> **YOUR OBJECTIVE**
From the records below, state how many lines hold the string "dialog", without any other text.
::: INFORMATION :::
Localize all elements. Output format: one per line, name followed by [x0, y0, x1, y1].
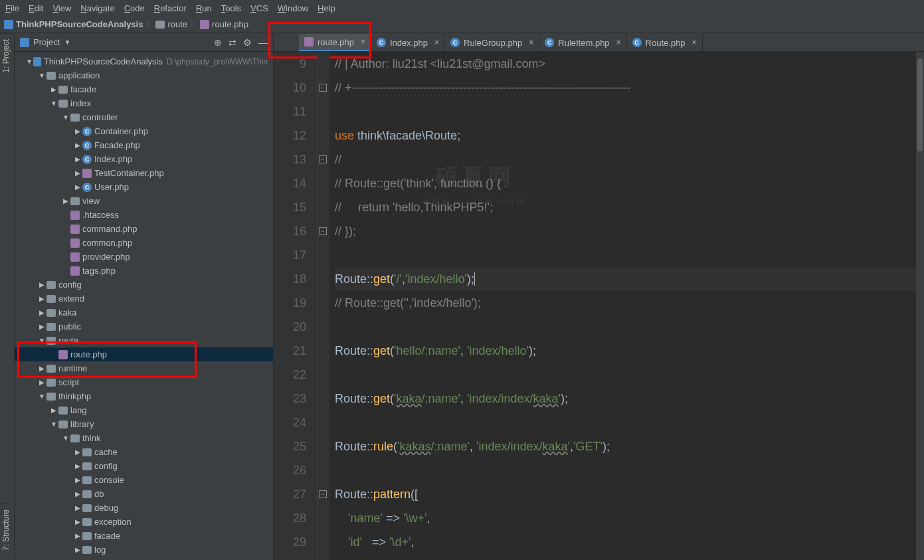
fold-toggle-icon[interactable]: −: [319, 490, 327, 498]
tree-item-console[interactable]: console: [15, 473, 273, 487]
tree-item-controller[interactable]: controller: [15, 110, 273, 124]
tree-arrow-icon[interactable]: [73, 546, 82, 553]
code-line-26[interactable]: [335, 458, 924, 482]
menu-navigate[interactable]: Navigate: [80, 3, 114, 13]
tree-item-application[interactable]: application: [15, 68, 273, 82]
tree-item-public[interactable]: public: [15, 320, 273, 333]
panel-tool-icon-3[interactable]: —: [258, 37, 268, 48]
close-icon[interactable]: ×: [529, 38, 533, 47]
tree-arrow-icon[interactable]: [37, 337, 46, 344]
code-line-11[interactable]: [335, 100, 924, 124]
tree-item-debug[interactable]: debug: [15, 501, 273, 515]
tree-item-model[interactable]: model: [15, 557, 273, 560]
tree-arrow-icon[interactable]: [37, 393, 46, 400]
tree-item-facade[interactable]: facade: [15, 82, 273, 96]
panel-tool-icon-2[interactable]: ⚙: [243, 37, 252, 48]
tree-item-thinkphpsourcecodeanalysis[interactable]: ThinkPHPSourceCodeAnalysisD:\phpstudy_pr…: [15, 54, 273, 68]
menu-run[interactable]: Run: [196, 3, 212, 13]
tree-arrow-icon[interactable]: [49, 100, 58, 107]
close-icon[interactable]: ×: [616, 38, 621, 47]
menu-view[interactable]: View: [52, 3, 71, 13]
tree-item-script[interactable]: script: [15, 375, 273, 389]
code-line-12[interactable]: use think\facade\Route;: [335, 124, 924, 147]
tree-item-index-php[interactable]: CIndex.php: [15, 152, 273, 166]
breadcrumb-thinkphpsourcecodeanalysis[interactable]: ThinkPHPSourceCodeAnalysis: [4, 19, 143, 29]
tree-arrow-icon[interactable]: [73, 448, 82, 456]
menu-tools[interactable]: Tools: [221, 3, 241, 13]
tree-arrow-icon[interactable]: [73, 169, 82, 177]
tree-item-facade-php[interactable]: CFacade.php: [15, 138, 273, 152]
menu-vcs[interactable]: VCS: [250, 3, 268, 13]
code-line-20[interactable]: [335, 315, 924, 339]
project-tree[interactable]: ThinkPHPSourceCodeAnalysisD:\phpstudy_pr…: [15, 52, 273, 560]
stripe-tab-structure[interactable]: 7: Structure: [0, 504, 12, 556]
panel-tool-icon-1[interactable]: ⇄: [229, 37, 236, 48]
editor-tab-index-php[interactable]: CIndex.php×: [371, 34, 445, 51]
tree-item-lang[interactable]: lang: [15, 403, 273, 417]
tree-item-facade[interactable]: facade: [15, 529, 273, 543]
tree-item-container-php[interactable]: CContainer.php: [15, 124, 273, 138]
code-line-17[interactable]: [335, 243, 924, 267]
tree-item-library[interactable]: library: [15, 417, 273, 431]
tree-item-view[interactable]: view: [15, 194, 273, 208]
tree-item-kaka[interactable]: kaka: [15, 306, 273, 320]
panel-tool-icon-0[interactable]: ⊕: [214, 37, 222, 48]
tree-arrow-icon[interactable]: [25, 58, 33, 65]
tree-arrow-icon[interactable]: [49, 420, 58, 428]
editor-tab-ruleitem-php[interactable]: CRuleItem.php×: [539, 34, 626, 51]
code-line-16[interactable]: // });: [335, 219, 924, 243]
tree-item-config[interactable]: config: [15, 278, 273, 292]
menu-edit[interactable]: Edit: [29, 3, 43, 13]
code-line-23[interactable]: Route::get('kaka/:name', 'index/index/ka…: [335, 387, 924, 411]
code-line-18[interactable]: Route::get('/','index/hello');: [335, 267, 924, 291]
code-line-14[interactable]: // Route::get('think', function () {: [335, 171, 924, 195]
menu-file[interactable]: File: [5, 3, 19, 13]
tree-arrow-icon[interactable]: [73, 518, 82, 525]
close-icon[interactable]: ×: [434, 38, 439, 47]
breadcrumb-route[interactable]: route: [155, 19, 187, 29]
editor-tab-rulegroup-php[interactable]: CRuleGroup.php×: [445, 34, 539, 51]
stripe-tab-project[interactable]: 1: Project: [0, 33, 12, 78]
code-content[interactable]: 硕夏网 www.sxiaw.com // | Author: liu21st <…: [329, 52, 924, 560]
menu-refactor[interactable]: Refactor: [154, 3, 187, 13]
editor-tab-route-php[interactable]: CRoute.php×: [627, 34, 703, 51]
code-editor[interactable]: 9101112131415161718192021222324252627282…: [274, 52, 924, 560]
code-line-28[interactable]: 'name' => '\w+',: [335, 506, 924, 530]
breadcrumb-route.php[interactable]: route.php: [200, 19, 248, 29]
tree-arrow-icon[interactable]: [61, 197, 70, 205]
menu-window[interactable]: Window: [278, 3, 308, 13]
code-line-9[interactable]: // | Author: liu21st <liu21st@gmail.com>: [335, 52, 924, 76]
code-line-19[interactable]: // Route::get('','index/hello');: [335, 291, 924, 315]
tree-item-index[interactable]: index: [15, 96, 273, 110]
fold-toggle-icon[interactable]: −: [319, 155, 327, 163]
code-line-22[interactable]: [335, 363, 924, 387]
tree-item-cache[interactable]: cache: [15, 445, 273, 459]
tree-item-route-php[interactable]: route.php: [15, 347, 273, 361]
tree-arrow-icon[interactable]: [73, 462, 82, 470]
code-line-24[interactable]: [335, 411, 924, 434]
tree-item-db[interactable]: db: [15, 487, 273, 501]
tree-arrow-icon[interactable]: [73, 141, 82, 149]
code-line-29[interactable]: 'id' => '\d+',: [335, 530, 924, 554]
tree-arrow-icon[interactable]: [37, 379, 46, 386]
tree-item-config[interactable]: config: [15, 459, 273, 473]
fold-toggle-icon[interactable]: −: [319, 227, 327, 235]
tree-item-thinkphp[interactable]: thinkphp: [15, 389, 273, 403]
tree-item-think[interactable]: think: [15, 431, 273, 445]
tree-item--htaccess[interactable]: .htaccess: [15, 208, 273, 222]
tree-item-exception[interactable]: exception: [15, 515, 273, 529]
menu-help[interactable]: Help: [318, 3, 335, 13]
tree-item-tags-php[interactable]: tags.php: [15, 264, 273, 278]
tree-arrow-icon[interactable]: [37, 365, 46, 372]
code-line-27[interactable]: Route::pattern([: [335, 482, 924, 506]
code-line-10[interactable]: // +------------------------------------…: [335, 76, 924, 100]
editor-scrollbar[interactable]: [916, 52, 924, 560]
tree-item-route[interactable]: route: [15, 333, 273, 347]
tree-arrow-icon[interactable]: [73, 490, 82, 498]
code-line-13[interactable]: //: [335, 147, 924, 171]
tree-arrow-icon[interactable]: [49, 407, 58, 414]
scrollbar-thumb[interactable]: [917, 58, 923, 151]
tree-arrow-icon[interactable]: [49, 86, 58, 93]
tree-arrow-icon[interactable]: [73, 128, 82, 135]
tree-arrow-icon[interactable]: [73, 155, 82, 163]
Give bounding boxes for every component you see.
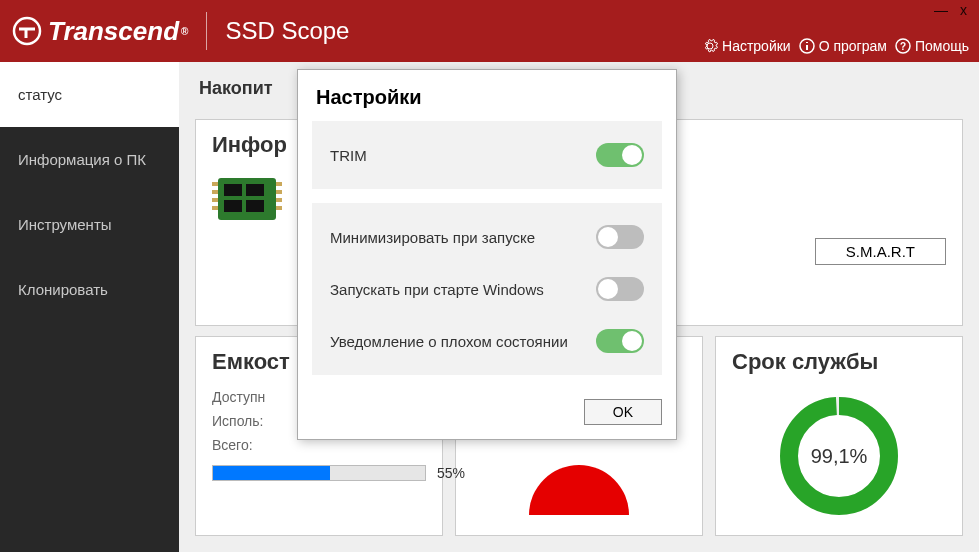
capacity-bar: 55% [212,465,426,481]
sidebar-item-status[interactable]: статус [0,62,179,127]
setting-label: Запускать при старте Windows [330,281,544,298]
life-title: Срок службы [732,349,946,375]
setting-notify: Уведомление о плохом состоянии [326,315,648,367]
help-icon: ? [895,38,911,54]
svg-rect-15 [276,182,282,186]
toggle-trim[interactable] [596,143,644,167]
capacity-fill [213,466,330,480]
settings-dialog: Настройки TRIM Минимизировать при запуск… [297,69,677,440]
app-header: Transcend ® SSD Scope — x Настройки О пр… [0,0,979,62]
settings-button[interactable]: Настройки [702,38,791,54]
gear-icon [702,38,718,54]
svg-rect-7 [224,184,242,196]
window-controls: — x [934,2,967,18]
svg-rect-18 [276,206,282,210]
drive-label: Накопит [199,78,273,99]
info-icon [799,38,815,54]
about-label: О програм [819,38,887,54]
ok-button[interactable]: OK [584,399,662,425]
brand-reg: ® [181,26,188,37]
header-actions: Настройки О програм ? Помощь [702,38,969,54]
svg-rect-17 [276,198,282,202]
sidebar-item-label: статус [18,86,62,103]
sidebar: статус Информация о ПК Инструменты Клони… [0,62,179,552]
brand-logo: Transcend ® [12,16,188,47]
help-button[interactable]: ? Помощь [895,38,969,54]
life-card: Срок службы 99,1% [715,336,963,536]
sidebar-item-pcinfo[interactable]: Информация о ПК [0,127,179,192]
setting-label: Уведомление о плохом состоянии [330,333,568,350]
brand-name: Transcend [48,16,179,47]
sidebar-item-label: Инструменты [18,216,112,233]
svg-rect-14 [212,206,218,210]
setting-label: TRIM [330,147,367,164]
sidebar-item-clone[interactable]: Клонировать [0,257,179,322]
svg-rect-11 [212,182,218,186]
ssd-chip-icon [212,172,282,226]
svg-rect-9 [224,200,242,212]
sidebar-item-tools[interactable]: Инструменты [0,192,179,257]
capacity-pct: 55% [437,465,465,481]
setting-startup: Запускать при старте Windows [326,263,648,315]
smart-button[interactable]: S.M.A.R.T [815,238,946,265]
svg-rect-8 [246,184,264,196]
minimize-button[interactable]: — [934,2,948,18]
svg-rect-12 [212,190,218,194]
close-button[interactable]: x [960,2,967,18]
header-divider [206,12,207,50]
brand: Transcend ® SSD Scope [0,12,349,50]
svg-text:?: ? [900,41,906,52]
health-indicator [529,465,629,515]
life-pct: 99,1% [811,445,868,468]
toggle-minimize[interactable] [596,225,644,249]
setting-label: Минимизировать при запуске [330,229,535,246]
setting-minimize: Минимизировать при запуске [326,211,648,263]
sidebar-item-label: Информация о ПК [18,151,146,168]
toggle-startup[interactable] [596,277,644,301]
transcend-logo-icon [12,16,42,46]
svg-rect-10 [246,200,264,212]
svg-rect-16 [276,190,282,194]
toggle-notify[interactable] [596,329,644,353]
svg-rect-13 [212,198,218,202]
help-label: Помощь [915,38,969,54]
about-button[interactable]: О програм [799,38,887,54]
settings-label: Настройки [722,38,791,54]
sidebar-item-label: Клонировать [18,281,108,298]
setting-trim: TRIM [326,129,648,181]
dialog-title: Настройки [298,70,676,121]
product-name: SSD Scope [225,17,349,45]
:::
> **ANSWER**
2